Fruit prices are rising. For example, Fuji apples have increased in price by 20% per pound from January to May of this year. (Source: U.S. Department of Agriculture, last accessed June 18, 2015.) If we do some basic math, we see that the price of apples has gone up four percent each month this year.
Dairy is going up, too. In January, a dozen large white eggs would cost you about $1.40. In June, the same eggs cost $1.88. (Source: U.S. Department of Agriculture, June 12, 2015.) This represents an increase of over 34% for eggs so far in 2015!
You know why the “official” data isn’t showing the high inflation we are experiencing in the stores? The government takes out food and energy prices from its inflation calculations—things that actually matter to the average American.

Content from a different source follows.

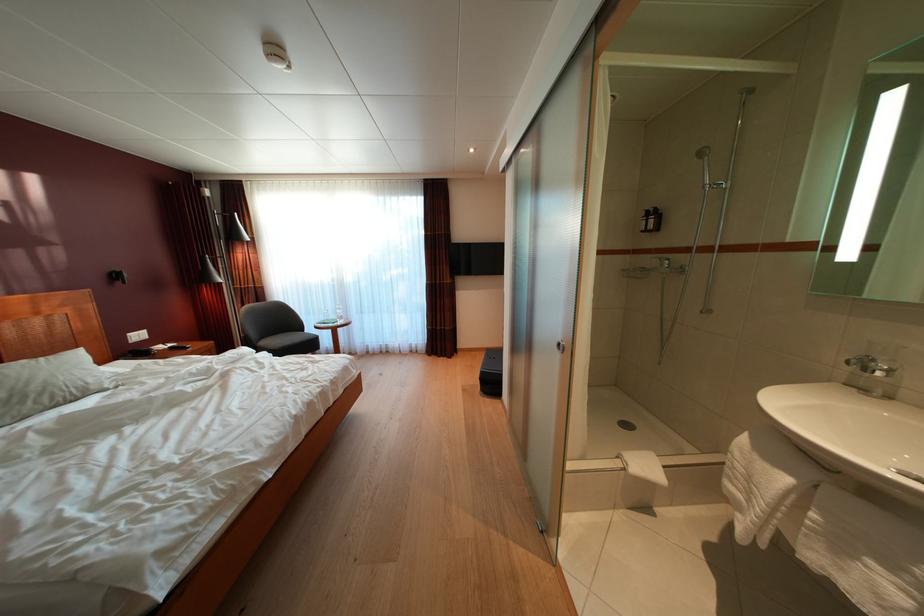 I want to click on white light switch, so click(137, 336).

As I see it, real inflation in the U.S. economy is running at about four to five percent per year, not the 0.2% the government is telling us.
Why Inflation Is Headed Higher
Inflation is headed much higher in the years ahead, thanks to an ever-rising money supply. Just look at the chart below.
U.S. Economy Money Supply; 2005-2015
Chart courtesy of www.StockCharts.com
Between 2010 and June of 2015, the money supply in the U.S. economy increased from $9.47 trillion to $13.28 trillion, an increase of over 40%. This is a classic example of monetary inflation—also known as inflation in the money supply.
Understand this: when there’s too much of something, its value declines. And there are more dollars in circulation in the U.S. economy today than ever before.
Look back at history: whenever a country printed more of its paper money (also known as fiat currency), inflation followed.
A Rational Look at Inflation
In July of 2014, the U.S. dollar started to rise in value against other world currencies as the Federal Reserve made it clear it would raise interest rates and it looked like the euro was on the cusp of collapse.
- The rise in U.S. interest rates looks like it will be very gradual;
- The European Central Bank has started printing its own money to save Europe; and
- Greece looks like it may stay in the eurozone, thus making the euro viable once more…
…the U.S. dollar has started to decline in value.
In fact, since the beginning of March 2015 until today, the U.S. dollar has lost five percent of its value against other world currencies. A five percent decline in the value of the greenback in three months is a huge thing. As the U.S. dollar declines in value, it places more pressure on inflation, as it costs Americans even more money to import goods.
Between the unprecedented increase in the U.S. money supply and the declining value of the greenback, inflation will become a big problem in the years ahead.